[[ The records open ]]
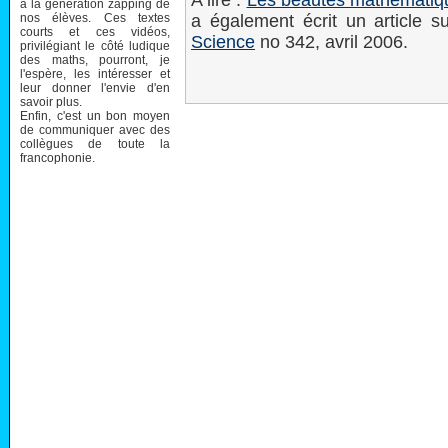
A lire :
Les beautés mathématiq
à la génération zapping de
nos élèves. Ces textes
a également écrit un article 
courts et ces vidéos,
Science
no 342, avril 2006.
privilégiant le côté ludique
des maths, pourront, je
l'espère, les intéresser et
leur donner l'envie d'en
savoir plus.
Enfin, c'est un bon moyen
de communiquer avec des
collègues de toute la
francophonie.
[[ The records closed ]]
[[ The records open ]]
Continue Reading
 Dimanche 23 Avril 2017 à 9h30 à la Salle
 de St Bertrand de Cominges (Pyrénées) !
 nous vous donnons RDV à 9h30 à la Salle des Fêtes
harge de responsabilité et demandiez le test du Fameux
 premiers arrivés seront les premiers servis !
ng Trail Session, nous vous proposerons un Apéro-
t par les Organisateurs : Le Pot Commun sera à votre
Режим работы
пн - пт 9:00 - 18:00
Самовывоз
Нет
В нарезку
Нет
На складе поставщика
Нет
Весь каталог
[[ The records closed ]]
** Task prompt **
Scan the records for the word "Salle". Copy each line where it turns up.

** Reply **
 Dimanche 23 Avril 2017 à 9h30 à la Salle
 nous vous donnons RDV à 9h30 à la Salle des Fêtes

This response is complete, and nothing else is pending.